What a week! I spent most of it flying about the country talking with some of the top vendor CEOs in the tech business. In three days, I had the chance to sit down with John Chambers, Hector Ruiz, Bob Beauchamp and Bruce Claflin. While well be carrying their individual interviews in eWeek print and online over the next several weeks, Ive decided that, just like Dr. Frankenstein, I can assemble the modern technology executive from a few key parts.
The mea culpa. This is a key idea. In the past, executives were always quick to take credit for success and foist blame for failures on some group of (usually recently fired) past management teams. This is no longer the case. Now, theyre all willing to say they made some bets that failed and are now moving on. This is refreshing and probably a sign of maturity. For the exec less inclined to speak
Latin, you can replace “mea culpa” with “mistakes were made.”
The almighty customer. OK, customers are important; I will agree with that. The decline and fall of the dot-com era was littered with companies producing products that no one would buy. Now every conversation starts with what customers are saying, the substantial power now being wielded by the customer, or the need to vet new ideas and services through the customer filter.
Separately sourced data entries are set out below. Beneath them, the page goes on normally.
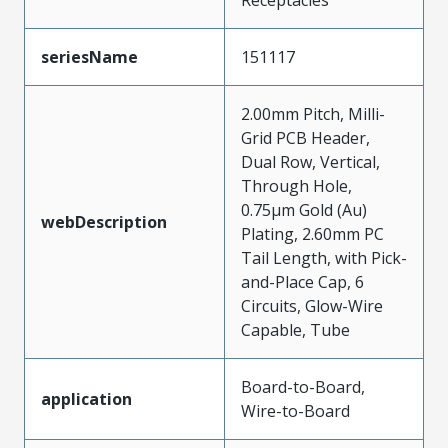
seriesName
151117
2.00mm Pitch, Milli-
Grid PCB Header,
Dual Row, Vertical,
Through Hole,
0.75µm Gold (Au)
webDescription
Plating, 2.60mm PC
Tail Length, with Pick-
and-Place Cap, 6
Circuits, Glow-Wire
Capable, Tube
Board-to-Board,
application
Wire-to-Board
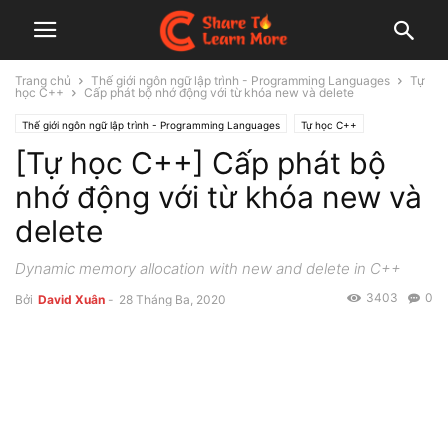
Trang chủ
Thế giới ngôn ngữ lập trình - Programming Languages
Tự
học C++
Cấp phát bộ nhớ động với từ khóa new và delete
Thế giới ngôn ngữ lập trình - Programming Languages
Tự học C++
[Tự học C++] Cấp phát bộ
nhớ động với từ khóa new và
delete
Dynamic memory allocation with new and delete in C++
3403
0
Bởi
David Xuân
-
28 Tháng Ba, 2020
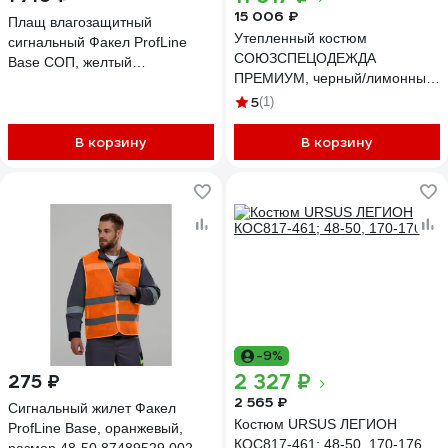
15 006 ₽
Плащ влагозащитный
Утепленный костюм
сигнальный Факел ProfLine
СОЮЗСПЕЦОДЕЖДА
Base СОП, желтый
ПРЕМИУМ, черный/лимонный,
87489447.002
р. 48-50, рост 170-176
5
(1)
2000000061610
В корзину
В корзину
-9%
2 327 ₽
275 ₽
2 565 ₽
Сигнальный жилет Факел
Костюм URSUS ЛЕГИОН
ProfLine Base, оранжевый,
КОС817-461; 48-50, 170-176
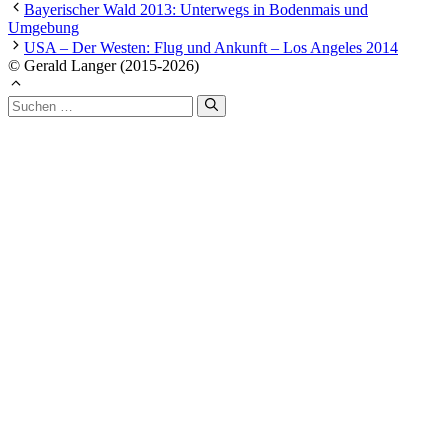
Bayerischer Wald 2013: Unterwegs in Bodenmais und
Umgebung
USA – Der Westen: Flug und Ankunft – Los Angeles 2014
© Gerald Langer (2015-2026)
Suchen
nach:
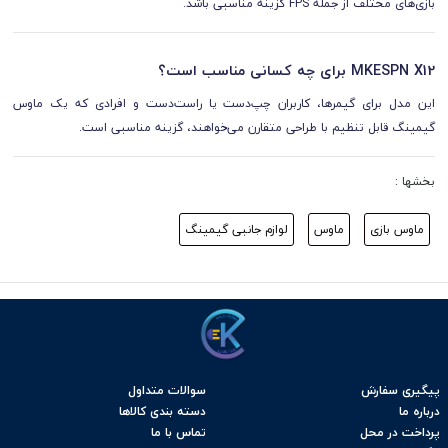
بازی‌های مختلف از جمله FPS گزینه مناسبی باشد.
MKESPN X12 برای چه کسانی مناسب است؟
این مدل برای گیمرها، کاربران چپ‌دست یا راست‌دست و افرادی که یک ماوس
گیمینگ قابل تنظیم با طراحی متقارن می‌خواهند، گزینه مناسبی است.
بخشها :
ماوس بازی
ماوس
لوازم جانبی گیمینگ
پیگیری سفارش
سوالات متداول
درباره ما
دسته بندی کالاها
پرداخت در محل
تماس با ما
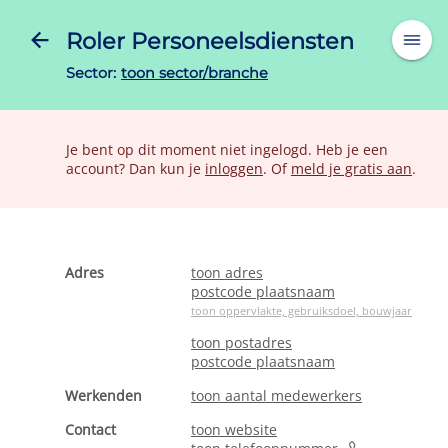
Roler Personeelsdiensten
Sector:
toon sector/branche
Je bent op dit moment niet ingelogd. Heb je een
account? Dan kun je
inloggen
. Of
meld je gratis aan
.
Adres
toon adres
postcode plaatsnaam
toon oppervlakte, gebruiksdoel, bouwjaar
toon postadres
postcode plaatsnaam
Werkenden
toon aantal medewerkers
Contact
toon website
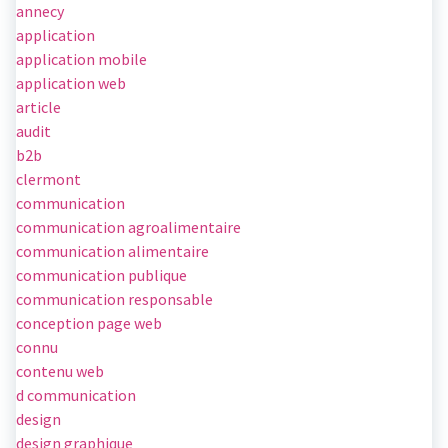
annecy
application
application mobile
application web
article
audit
b2b
clermont
communication
communication agroalimentaire
communication alimentaire
communication publique
communication responsable
conception page web
connu
contenu web
d communication
design
design graphique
Without a doubt, the customer orientation will allow you to bring important improvements to your current product line. What could be missed are the products that customers dont know they need but are great ideas that need corporate muscle to make happen. The history of the Sony Walkman (www.sony.net/Fun/SH) isnt one of focus groups and point release improvements but of a revolutionary product built from a single idea. Maybe we are simply in an economic trough when big bets are being pulled off the table. There are plenty of solid product upgrades available, as we found in last weeks eWeek Excellence Awards. Theres nothing wrong with that, but Ill mark the return of the technology-driven marketplace with the advent of several unique and great products all at once.
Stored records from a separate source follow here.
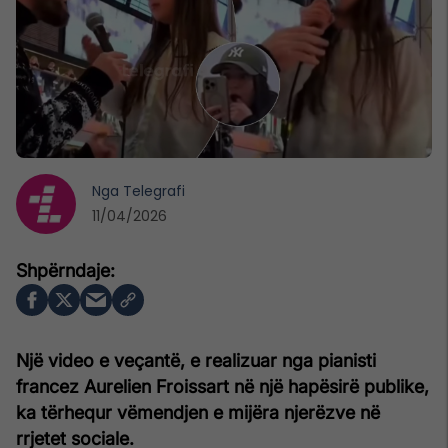
Nga
Telegrafi
11/04/2026
Një video e veçantë, e realizuar nga pianisti
francez Aurelien Froissart në një hapësirë publike,
ka tërhequr vëmendjen e mijëra njerëzve në
rrjetet sociale.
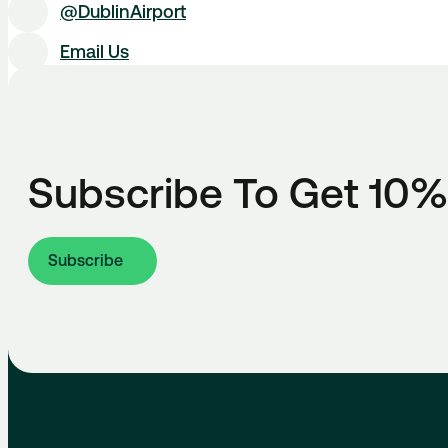
@DublinAirport
Email Us
Subscribe To Get 10%
Subscribe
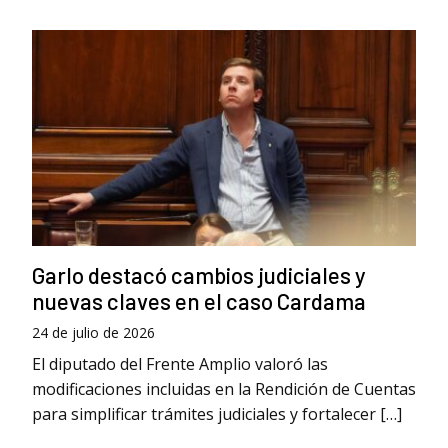
Garlo destacó cambios judiciales y
nuevas claves en el caso Cardama
24 de julio de 2026
El diputado del Frente Amplio valoró las
modificaciones incluidas en la Rendición de Cuentas
para simplificar trámites judiciales y fortalecer […]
Ill give Ciscos John Chambers the top grade in not only valuing customers but also in being the most succinct in explaining the role of IT in todays economy: “IT enables the implementation of a strategy.” And Ill also bet Cisco realizes that all those wireless hot spots, when married with voice over IP, would give rise to a breakthrough product. Ill give BMCs Bob Beauchamp the award for the top exec trying to make the newest technology part of his daily routine. During an interview with Beauchamp at the companys Houston headquarters, he was not only carrying a Tablet PC but actually using it as well. Not only that, but he was enjoying it, too.
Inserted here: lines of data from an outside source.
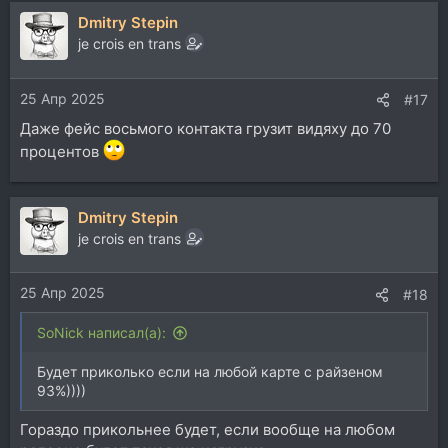
Dmitry Stepin
je crois en trans
25 Апр 2025
#17
Даже фейс восьмого контакта грузит видяху до 70
процентов
Dmitry Stepin
je crois en trans
25 Апр 2025
#18
SoNick написал(а):
Будет приколько если на любой карте с райзеном
93%))))
Гораздо прикольнее будет, если вообще на любом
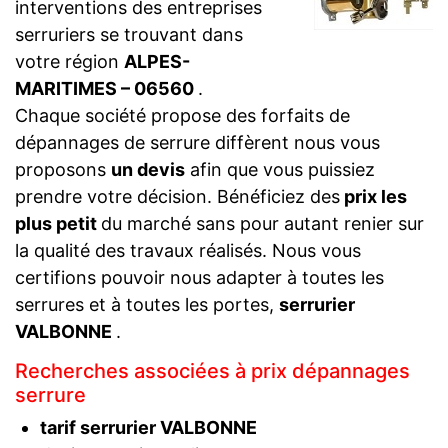
interventions des entreprises
serruriers se trouvant dans
votre région
ALPES-
MARITIMES – 06560
.
Chaque société propose des forfaits de
dépannages de serrure diffèrent nous vous
proposons
un devis
afin que vous puissiez
prendre votre décision. Bénéficiez des
prix les
plus petit
du marché sans pour autant renier sur
la qualité des travaux réalisés. Nous vous
certifions pouvoir nous adapter à toutes les
serrures et à toutes les portes,
serrurier
VALBONNE
.
Recherches associées à prix dépannages
serrure
tarif serrurier VALBONNE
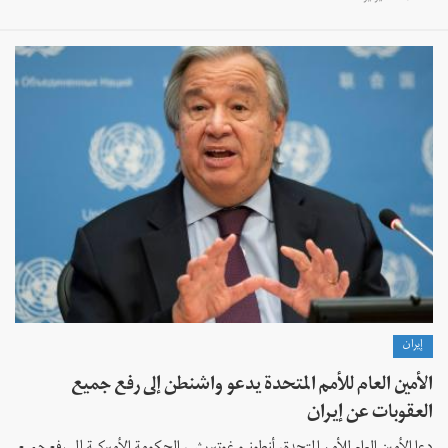
إيران
الأمين العام للأمم المتحدة يدعو واشنطن إلى رفع جميع
العقوبات عن إيران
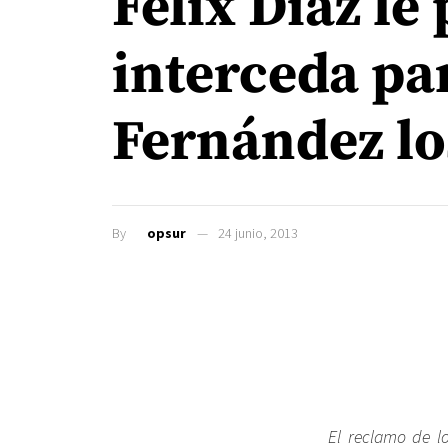
Felix Díaz le
interceda pa
Fernández lo
By
opsur
24 junio, 2013
El reclamo de lo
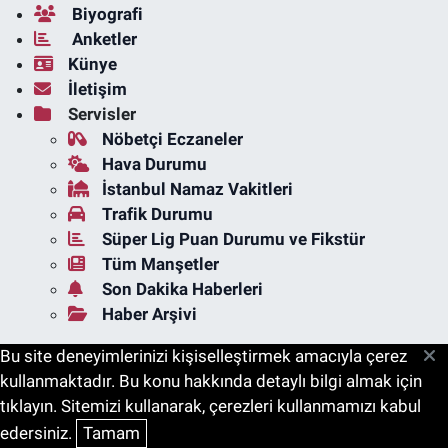
Biyografi
Anketler
Künye
İletişim
Servisler
Nöbetçi Eczaneler
Hava Durumu
İstanbul Namaz Vakitleri
Trafik Durumu
Süper Lig Puan Durumu ve Fikstür
Tüm Manşetler
Son Dakika Haberleri
Haber Arşivi
Bu site deneyimlerinizi kişiselleştirmek amacıyla çerez
kullanmaktadır. Bu konu hakkında detaylı bilgi almak için
tıklayın. Sitemizi kullanarak, çerezleri kullanmamızı kabul
edersiniz.
Tamam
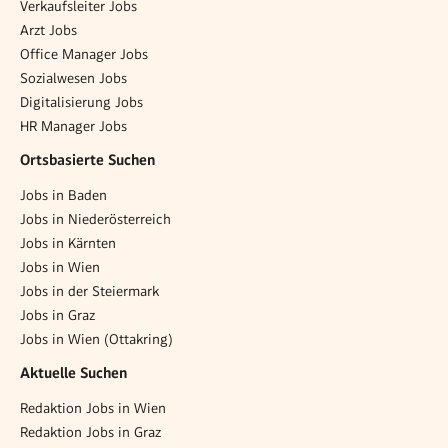
Verkaufsleiter Jobs
Arzt Jobs
Office Manager Jobs
Sozialwesen Jobs
Digitalisierung Jobs
HR Manager Jobs
Ortsbasierte Suchen
Jobs in Baden
Jobs in Niederösterreich
Jobs in Kärnten
Jobs in Wien
Jobs in der Steiermark
Jobs in Graz
Jobs in Wien (Ottakring)
Aktuelle Suchen
Redaktion Jobs in Wien
Redaktion Jobs in Graz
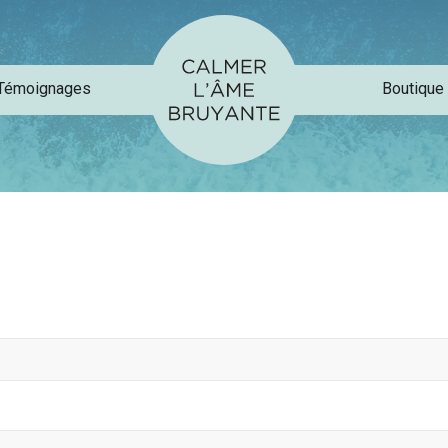
Témoignages
Boutique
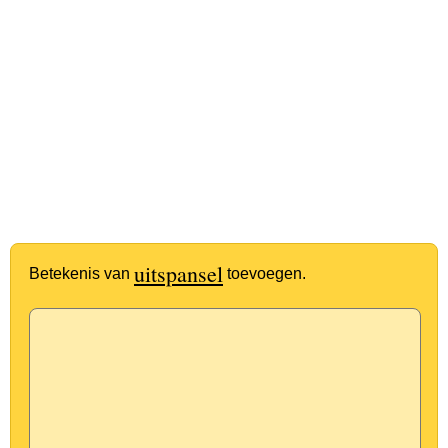
uitspansel
Betekenis van
toevoegen.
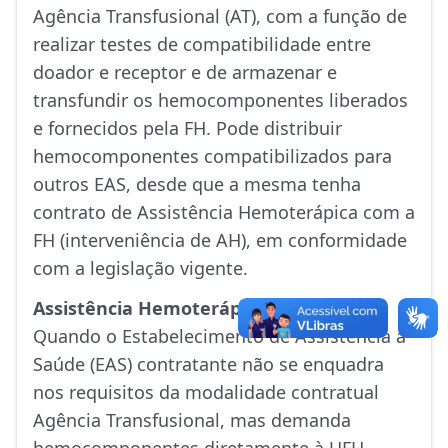
Agência Transfusional (AT), com a função de
realizar testes de compatibilidade entre
doador e receptor e de armazenar e
transfundir os hemocomponentes liberados
e fornecidos pela FH. Pode distribuir
hemocomponentes compatibilizados para
outros EAS, desde que a mesma tenha
contrato de Assistência Hemoterápica com a
FH (interveniência de AH), em conformidade
com a legislação vigente.
Assistência Hemoterápica
Quando o Estabelecimento de Assistência à
Saúde (EAS) contratante não se enquadra
nos requisitos da modalidade contratual
Agência Transfusional, mas demanda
The burden of real estate. There is no better evidence of past overzealous expansion than half-empty and fully empty buildings bearing your companys logo. There are lots of examples of this around, and I have to wonder about the occupancy rate of all those Cisco buildings concentrated in one area of Tasman Drive in San Jose. Todays CEO needs to know a great real estate agent.
Going for the three-pointer. Gone are the days of predicting double-digit growth. Now simply beating the 3 percent growth of the gross national product is success. Beating it by two points is good, and hitting a three-point shot from the outside is great. The leader of these new tech realist planners is 3Coms Bruce Claflin, who says upfront “I was wrong” in planning for a big tech rebound but instead has restructured the company for a slower, but steady, beating of the GNP.
Despite the tough times, CEO hyperbole lives. Ill give AMDs Hector Ruiz the award for being the most unequivocal in explaining how important each new product launch is to a company in these economically constrained times. Is the upcoming Opteron launch from AMD one of the most important launches from the company? No, it is more than that. “Opteron is the most important product launch ever from AMD,” said Ruiz.
And as a final note, in the one-invitation-I-think-Ill-pass-up category: Thanks to Beauchamp for filling me in on the Great Texas Mosquito Festival to be held in Clute in July (mosquitofestival.com/history.html), but Ill be happy to swat those much smaller, less ferocious Boston bugs rather than take on the Texas-size skeeters.